SkillsUSA students from Reading, Pa., learned valuable lessons about serving others when they connected with a local organization called “Veterans Making a Difference” for their annual community service project.

Founded by Doug and Liz Graybill, Veterans Making a Difference offers “hand-ups” to area veterans in need. With the help of an army of volunteers, the organization delivers everything from food to sleeping bags while also taking the time to simply provide encouragement, a kind word and an attentive ear.

Veterans Making a Difference founders Doug and Liz Graybill. Photo provided by Reading-Muhlenberg Career and Technology Center.

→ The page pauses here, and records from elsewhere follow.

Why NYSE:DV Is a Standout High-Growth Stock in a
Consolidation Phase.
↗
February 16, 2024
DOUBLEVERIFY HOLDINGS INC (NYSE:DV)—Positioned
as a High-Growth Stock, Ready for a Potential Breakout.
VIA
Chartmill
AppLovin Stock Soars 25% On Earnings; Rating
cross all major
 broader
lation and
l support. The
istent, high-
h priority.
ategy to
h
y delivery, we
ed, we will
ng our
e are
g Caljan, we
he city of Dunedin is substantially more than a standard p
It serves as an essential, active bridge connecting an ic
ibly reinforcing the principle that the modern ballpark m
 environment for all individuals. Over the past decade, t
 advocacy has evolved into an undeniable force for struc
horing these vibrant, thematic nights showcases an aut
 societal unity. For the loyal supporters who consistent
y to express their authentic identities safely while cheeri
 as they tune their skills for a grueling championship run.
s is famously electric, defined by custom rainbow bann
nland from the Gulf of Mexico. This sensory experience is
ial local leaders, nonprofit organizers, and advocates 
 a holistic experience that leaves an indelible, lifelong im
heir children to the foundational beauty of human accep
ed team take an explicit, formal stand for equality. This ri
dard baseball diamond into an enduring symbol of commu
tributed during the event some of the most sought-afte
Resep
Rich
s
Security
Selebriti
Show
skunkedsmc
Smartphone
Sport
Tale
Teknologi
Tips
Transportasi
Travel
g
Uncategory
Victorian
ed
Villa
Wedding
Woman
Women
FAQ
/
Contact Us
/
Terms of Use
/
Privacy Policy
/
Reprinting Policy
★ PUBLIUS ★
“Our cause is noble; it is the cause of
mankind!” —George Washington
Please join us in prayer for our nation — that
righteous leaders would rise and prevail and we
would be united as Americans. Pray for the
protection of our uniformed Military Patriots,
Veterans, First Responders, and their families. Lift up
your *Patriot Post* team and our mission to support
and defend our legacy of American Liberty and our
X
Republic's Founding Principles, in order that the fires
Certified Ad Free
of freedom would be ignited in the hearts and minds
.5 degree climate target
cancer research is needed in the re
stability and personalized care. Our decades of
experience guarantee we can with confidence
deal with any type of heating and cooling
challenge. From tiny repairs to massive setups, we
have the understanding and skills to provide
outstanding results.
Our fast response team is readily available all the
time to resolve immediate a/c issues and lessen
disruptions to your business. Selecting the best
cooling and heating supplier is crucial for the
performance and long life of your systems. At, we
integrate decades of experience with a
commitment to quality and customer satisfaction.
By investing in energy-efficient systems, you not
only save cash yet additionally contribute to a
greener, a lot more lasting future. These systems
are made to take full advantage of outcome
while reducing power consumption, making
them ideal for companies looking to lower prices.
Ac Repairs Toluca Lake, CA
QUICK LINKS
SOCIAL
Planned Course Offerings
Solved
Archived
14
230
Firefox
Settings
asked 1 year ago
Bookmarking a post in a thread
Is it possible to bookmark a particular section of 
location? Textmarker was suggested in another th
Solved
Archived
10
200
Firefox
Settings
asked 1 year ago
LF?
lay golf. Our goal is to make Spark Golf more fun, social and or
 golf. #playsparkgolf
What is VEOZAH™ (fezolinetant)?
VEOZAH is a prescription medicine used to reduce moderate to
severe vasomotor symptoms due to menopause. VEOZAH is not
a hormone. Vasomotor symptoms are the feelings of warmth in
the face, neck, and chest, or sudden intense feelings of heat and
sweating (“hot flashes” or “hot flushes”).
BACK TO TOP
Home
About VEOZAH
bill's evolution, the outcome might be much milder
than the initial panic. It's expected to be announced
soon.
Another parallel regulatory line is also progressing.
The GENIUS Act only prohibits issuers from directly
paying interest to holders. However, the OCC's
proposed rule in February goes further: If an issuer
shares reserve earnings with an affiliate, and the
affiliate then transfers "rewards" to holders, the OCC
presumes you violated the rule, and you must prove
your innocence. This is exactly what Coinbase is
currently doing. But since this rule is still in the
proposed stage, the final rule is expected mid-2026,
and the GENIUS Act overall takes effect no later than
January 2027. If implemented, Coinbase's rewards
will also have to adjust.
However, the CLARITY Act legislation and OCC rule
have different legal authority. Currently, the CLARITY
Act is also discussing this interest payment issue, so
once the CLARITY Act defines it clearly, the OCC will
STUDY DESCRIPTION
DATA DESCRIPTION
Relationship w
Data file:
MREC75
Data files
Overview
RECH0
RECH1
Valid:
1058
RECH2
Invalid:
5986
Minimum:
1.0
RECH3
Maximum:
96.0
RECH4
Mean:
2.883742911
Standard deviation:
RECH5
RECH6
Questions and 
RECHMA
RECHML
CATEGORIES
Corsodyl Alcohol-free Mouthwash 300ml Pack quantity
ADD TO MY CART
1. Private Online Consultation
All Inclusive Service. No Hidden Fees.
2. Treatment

During a September brainstorming session designed to choose a service project for the year, SkillsUSA students at Reading-Muhlenberg Career and Technology Center (RMCTC) landed on Veterans Making a Difference as their first choice. Three students — Barbara Acevedo, Amelia Taveras and Mia Perez — stepped up to take the lead, and the planning began.

The students surveyed their school in December to gauge interest in participating. They decided to begin with a food drive, and by January, staff and students from RMCTC collected over 300 cans and boxes of food for the Veteran Social Center, part of the Veterans Making a Difference organization.

In February, the students packed lunches for the vets. This was a joint effort between the RMCTC staff, the FCCLA (Family, Career and Community Leaders of America) culinary chapter and SkillsUSA members. The group collected food items and prepared lunches in the culinary classroom under the watchful eyes of Chef Potteiger, Chef Klein and other culinary students. The lunches were then delivered to the social center.

In February and March, students and faculty members made two breakfasts at the center, including waffles and toppings, pancakes, sausages, juice and more. After making and serving breakfast, the students sat and talked with the veterans while the teachers finished up. The students said what they enjoyed most about the experience was seeing the veterans filter in and talk while eating breakfast.

Next, the SkillsUSA students started a collection of personal items for the veterans. Contributions like dish and laundry detergent, toothpaste and razors were dropped in a collection box inside the school, and nearly 425 items were collected, including gift cards from local businesses.

The students gained as much as they gave. “I enjoy helping the vets, because I’m grateful for what they have done for our country and our freedom,” says Amelia Taveras. “They fought for us. Now it is time we fight for them,” adds Barbara Acevedo. “When it comes to helping our veterans, I am overjoyed. It is wonderful to witness how something as basic as breakfast can bring a smile to their faces,” Mia Perez chimes in.

“Having students doing community service with veterans is a great experience for them,” says SkillsUSA advisor Linda Sayer. “The collection of food and personal items gives the students a way to thank the veterans for their valuable service to us.”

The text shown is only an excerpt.